# Implementation: Tiny RAG

**Goal**: Build RAG from scratch using Python lists.

In [None]:
def retrieve(query, database, top_k=1):
    # 1. Simple Keyword Matching (Naive Retriever)
    scores = []
    query_words = set(query.lower().split())
    
    for doc in database:
        doc_words = set(doc.lower().split())
        # Jaccard Similarity
        intersection = query_words.intersection(doc_words)
        score = len(intersection) / len(query_words.union(doc_words))
        scores.append((score, doc))
    
    # Sort desc
    scores.sort(key=lambda x: x[0], reverse=True)
    return [doc for score, doc in scores[:top_k]]
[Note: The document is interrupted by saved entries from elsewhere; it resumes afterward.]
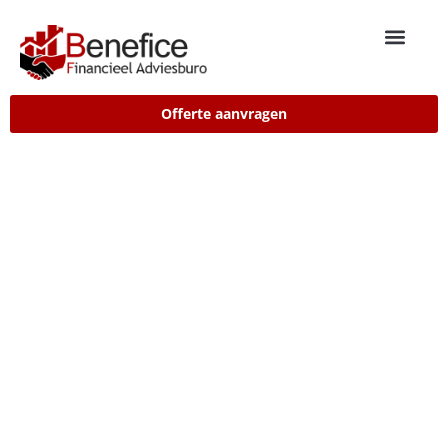
Offerte aanvragen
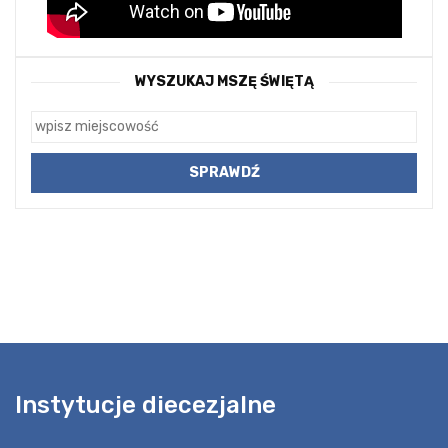
WYSZUKAJ MSZĘ ŚWIĘTĄ
Instytucje diecezjalne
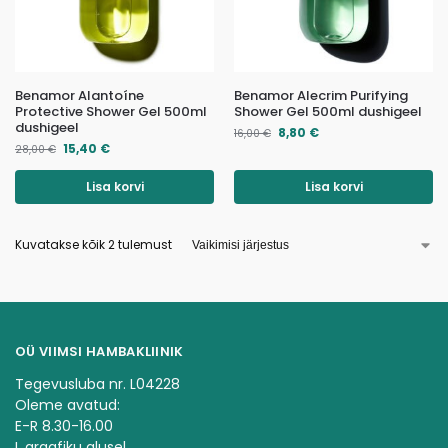
Benamor Alantoíne
Benamor Alecrim Purifying
Protective Shower Gel 500ml
Shower Gel 500ml dushigeel
dushigeel
8,80
€
16,00
€
15,40
€
28,00
€
Lisa korvi
Lisa korvi
Kuvatakse kõik 2 tulemust
OÜ VIIMSI HAMBAKLIINIK
Tegevusluba nr. L04228
Oleme avatud:
E-R 8.30-16.00
L graafiku alusel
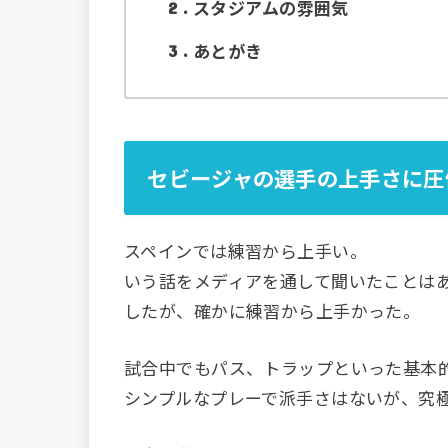
スタジアムの雰囲気
2
あとがき
3
セビージャの選手の上手さに圧
スペインでは練習から上手い。
いう話をメディアを通して聞いたことは
したが、確かに練習から上手かった。
試合中でもパス、トラップといった基本
シンプルなプレーで派手さはないが、究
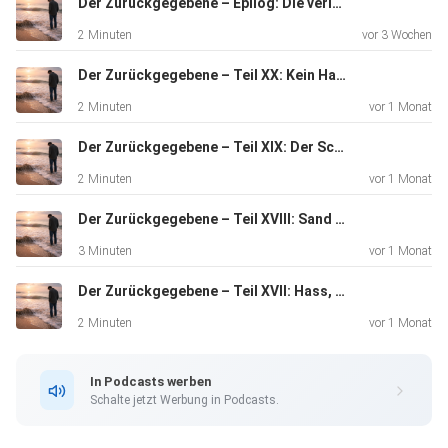
Der Zurückgegebene – Epilog: Die verlorenen Jahre
zurückzugeben, wohin er gehört.
2 Minuten
vor 3 Wochen
Der Zurückgegebene – Teil XX: Kein Happy End
Hinweis: Diese Sprachaufnahme wurde mit
2 Minuten
vor 1 Monat
Unterstützung einer KI-generierten Stimme erstellt. Das
Bild
Der Zurückgegebene – Teil XIX: Der Schlussstrich
wurde mit Unterstützung Künstlicher Intelligenz generiert.
2 Minuten
vor 1 Monat
Der Zurückgegebene – Teil XVIII: Sand und Felsen
3 Minuten
vor 1 Monat
Der Zurückgegebene – Teil XVII: Hass, Liebe, Leere
2 Minuten
vor 1 Monat
In Podcasts werben
Schalte jetzt Werbung in Podcasts.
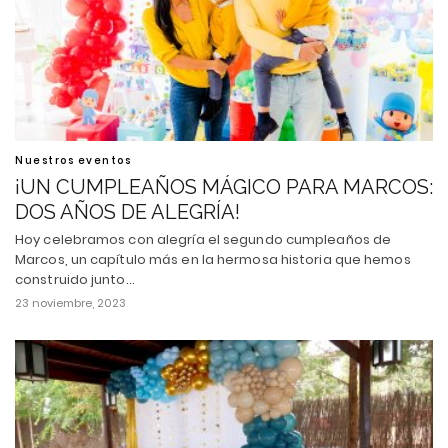
Nuestros eventos
¡UN CUMPLEAÑOS MÁGICO PARA MARCOS:
DOS AÑOS DE ALEGRÍA!
Hoy celebramos con alegría el segundo cumpleaños de
Marcos, un capítulo más en la hermosa historia que hemos
construido junto…
23 noviembre, 2023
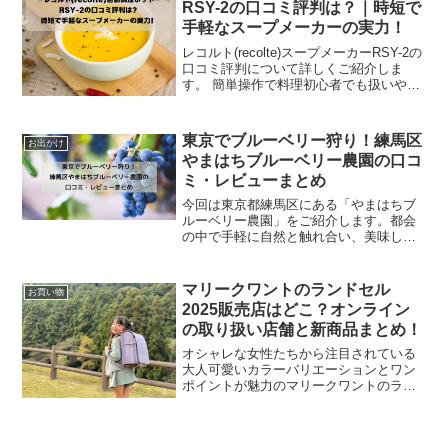
RSY-2の口コミ評判は？｜時短で
手軽なスープメーカーの実力！
レコルト(recolte)スープメーカーRSY-2の
口コミ評判について詳しくご紹介しま
す。 簡単操作で料理初心者でも扱いやす
い コンパクトなデザインでキッチンにな
じむ 豆乳やスムージーなど、幅広いレシ
ピに対応してる 自動洗浄機能で後片付け
東京でブルーベリー狩り！練馬区
お出かけ
の...
やまはちブルーベリー農園の口コ
ミ・レビューまとめ
今回は東京都練馬区にある「やまはちブ
ルーベリー農園」をご紹介します。都会
の中で手軽に自然と触れ合い、美味しい
ブルーベリーを楽しむことができると評
判の農園です。口コミ・レビューを調べ
てみると、以下の3点が挙げられます。
マリークワントのランドセル
お買い物
アクセスが良くて便利 ...
2025販売店はどこ？オンライン
の取り扱い店舗と新商品まとめ！
オシャレな女性たちから注目されている
大人可愛いカラーバリエーションとワン
ポイントが魅力のマリークワントのラン
ドセル。Fashion Press、繊研新聞、
Domaniなど多数のメディアに掲載されて
いるので、目にする機会も増えました。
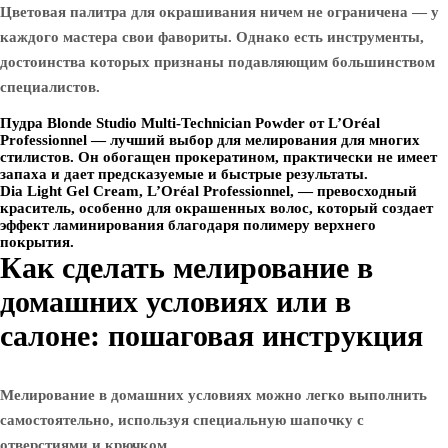
Цветовая палитра для окрашивания ничем не ограничена — у
каждого мастера свои фавориты. Однако есть инструменты,
достоинства которых признаны подавляющим большинством
специалистов.
Пудра Blonde Studio Multi-Technician Powder от L’Oréal
Professionnel — лучший выбор для мелирования для многих
стилистов. Он обогащен прокератином, практически не имеет
запаха и дает предсказуемые и быстрые результаты.
Dia Light Gel Cream, L’Oréal Professionnel, — превосходный
краситель, особенно для окрашенных волос, который создает
эффект ламинирования благодаря полимеру верхнего
покрытия.
Как сделать мелирование в
домашних условиях или в
салоне: пошаговая инструкция
Мелирование в домашних условиях можно легко выполнить
самостоятельно, используя специальную шапочку с
отверстиями и крючком.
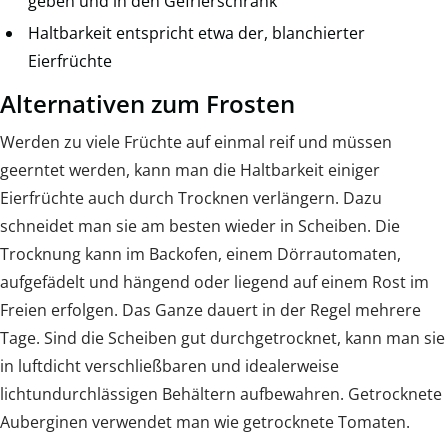
geben und in den Gefrierschrank
Haltbarkeit entspricht etwa der, blanchierter
Eierfrüchte
Alternativen zum Frosten
Werden zu viele Früchte auf einmal reif und müssen
geerntet werden, kann man die Haltbarkeit einiger
Eierfrüchte auch durch Trocknen verlängern. Dazu
schneidet man sie am besten wieder in Scheiben. Die
Trocknung kann im Backofen, einem Dörrautomaten,
aufgefädelt und hängend oder liegend auf einem Rost im
Freien erfolgen. Das Ganze dauert in der Regel mehrere
Tage. Sind die Scheiben gut durchgetrocknet, kann man sie
in luftdicht verschließbaren und idealerweise
lichtundurchlässigen Behältern aufbewahren. Getrocknete
Auberginen verwendet man wie getrocknete Tomaten.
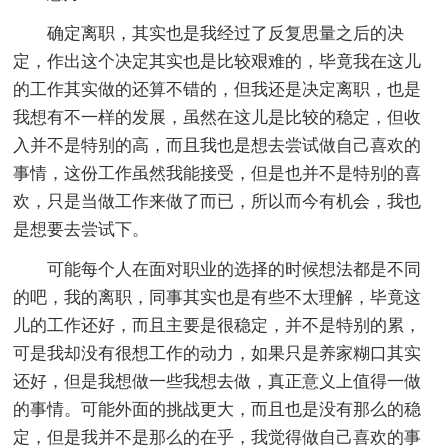
确定离职，其实也是我经过了反复思量之后的决
定，作出这个决定其实也是比较艰难的，毕竟我在这儿
的工作其实做的还算不错的，但我还是决定离职，也是
我想有不一样的发展，虽然在这儿是比较的稳定，但收
入并不是特别的高，而且我也是想去尝试做自己喜欢的
事情，这份工作虽然我能接受，但是也并不是特别的喜
欢，只是当做工作来做了而已，所以而今有机会，我也
是想要去尝试下。
可能每个人在面对职业的选择的时候想法都是不同
的吧，我的离职，同事其实也是有些不太理解，毕竟这
儿的工作还好，而且主要是很稳定，并不是特别的累，
可是我却没有很想工作的动力，如果只是养家糊口其实
还好，但是我想做一些我想去做，真正意义上值得一做
的事情。可能外面的挑战更大，而且也是没有那么的稳
定，但是我并不是那么的在乎，我觉得做自己喜欢的事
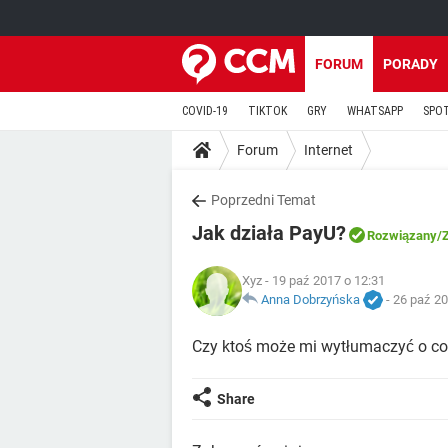
FORUM
PORADY
COVID-19
TIKTOK
GRY
WHATSAPP
SPO
Forum
Internet
Poprzedni Temat
Jak działa PayU?
Rozwiązany
/
Xyz
- 19 paź 2017 o 12:31
Anna Dobrzyńska
-
26 paź 20
Czy ktoś może mi wytłumaczyć o co
Share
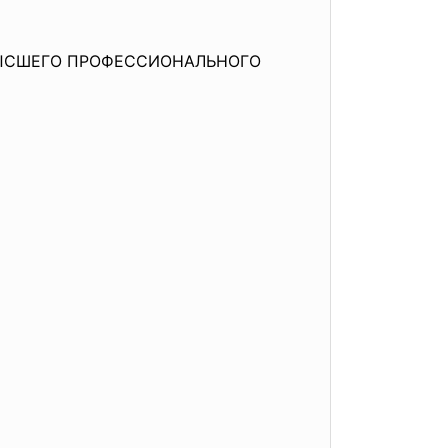
ВЫСШЕГО ПРОФЕССИОНАЛЬНОГО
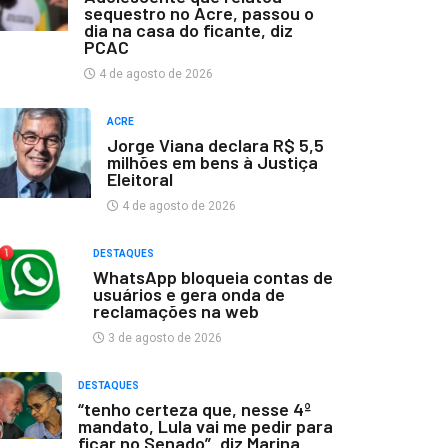
sequestro no Acre, passou o
dia na casa do ficante, diz
PCAC
4 de agosto de 2026
ACRE
Jorge Viana declara R$ 5,5
milhões em bens à Justiça
Eleitoral
4 de agosto de 2026
DESTAQUES
WhatsApp bloqueia contas de
usuários e gera onda de
reclamações na web
3 de agosto de 2026
DESTAQUES
“tenho certeza que, nesse 4º
mandato, Lula vai me pedir para
ficar no Senado”, diz Marina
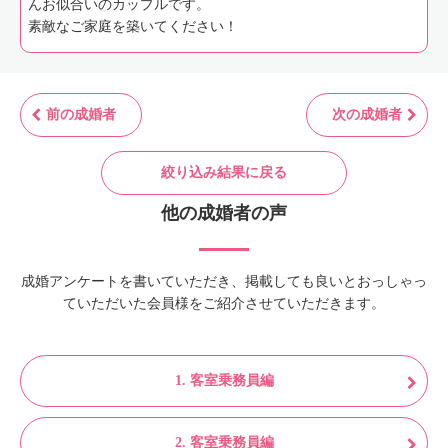
んお似合いのカップルです。
素敵なご家庭を築いてください！
前の成婚者
次の成婚者
絞り込み結果に戻る
他の成婚者の声
成婚アンケートを書いていただき、掲載しても良いとおっしゃっ
ていただいた会員様をご紹介させていただきます。
1. 客室乗務員編
2. 客室乗務員編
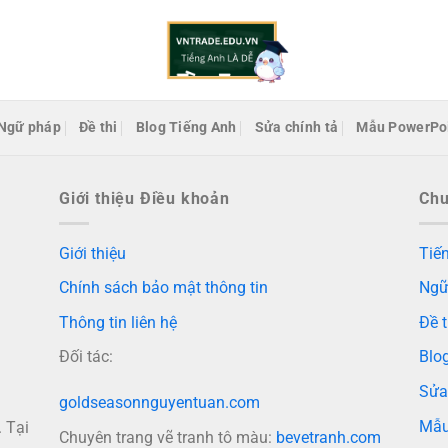
Ngữ pháp
Đề thi
Blog Tiếng Anh
Sửa chính tả
Mẫu PowerPo
Giới thiệu Điều khoản
Ch
Giới thiệu
Tiến
Chính sách bảo mật thông tin
Ngữ
Thông tin liên hệ
Đề t
Đối tác:
Blo
Sửa
goldseasonnguyentuan.com
Mẫu
 Tại
Chuyên trang vẽ tranh tô màu:
bevetranh.com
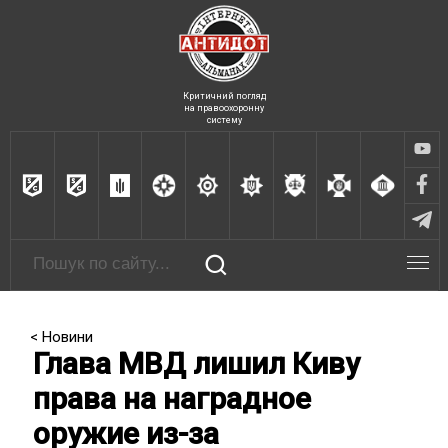
Критичний погляд
на правоохоронну
систему
< Новини
Глава МВД лишил Киву
права на наградное
оружие из-за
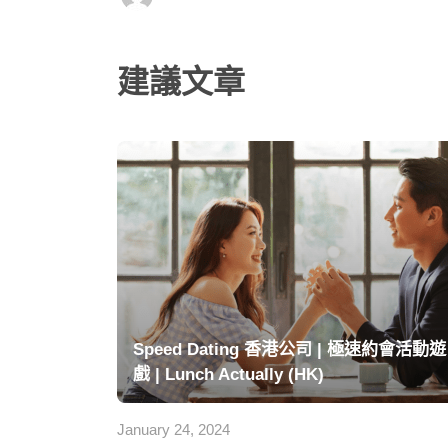
建議文章
Speed Dating 香港公司 | 極速約會活動遊
戲 | Lunch Actually (HK)
January 24, 2024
def generate(query, context):
    # Mock LLM
    return f"Based on '{context}', the answer is related to the query '{query}'."

# 1. Database
db = [
    "The CEO of Acme Corp is Jane Doe.",
    "The company revenue was $1M last year.",
    "Apples are red."
]

# 2. Query
user_q = "Who is CEO of Acme?"

# 3. RAG Pipeline
retrieved_docs = retrieve(user_q, db)
context_str = "\n".join(retrieved_docs)
answer = generate(user_q, context_str)

print(f"Retrieval: {retrieved_docs}")
print(f"LLM Answer: {answer}")

## Conclusion
Even simple keyword search can ground an LLM.